Saturday, March 20, 2010

Jason Altmire says No

Jason Altmire Press Release

Jason Altmire has been pretty consistent that the changes need to be bigger than just the financing as he says in his third paragraph:

""Simply moving money around within the existing system, rather than enacting real delivery system reform, might change who pays the bill, but it does not improve the quality of care or reduce costs for families, small businesses, or the federal government. It creates a system of winners and losers, rather than reforming the system in a way that lets everyone win."

I think that he didn't make a strong enough push to get his concerns into the bill until late in the game.  Maybe he was working behind the scenes, but it is not apparent to most of us.  The changes go well beyond what most people would have been comfortable with anyway.  This isn't just the public option, but changing the entire fee for service process that this health care bill will not change.

Congressman Dennis Kucinich had a similar decision to make that the bill didn't go far enough.  Unlike Congressman Altmire, he reasoned that something is better than nothing.  On the other hand, people weren't standing outside Kucinich's office with pitchforks either.
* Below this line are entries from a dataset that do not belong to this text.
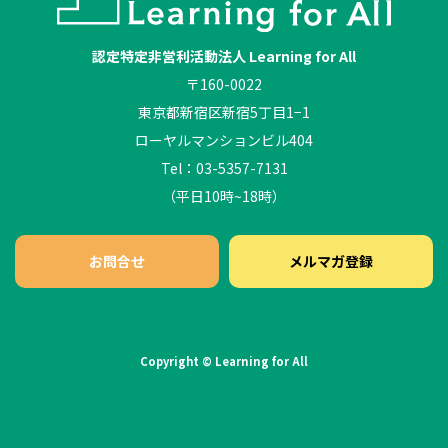
認定特定非営利活動法人 Learning for All
〒160-0022
東京都新宿区新宿5丁目1−1
ローヤルマンションビル404
Tel：03-5357-7131
（平日10時~18時）
お問合せ
メルマガ登録
Copyright © Learning for All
Politically, it will do him more harm than good unless he can do some serious damage control with his supporters.  He is going to lose many more supporters than he will gain.  How many of the tea partiers protesting outside his office would vote for him under any circumstances?  Probably not many.

His opponent will likely be Mary Beth Buchanan who seems to me to be eerily similar to Melissa Hart.  It certainly helps that the Republicans seem determined to put up candidates that turn off most of the voters.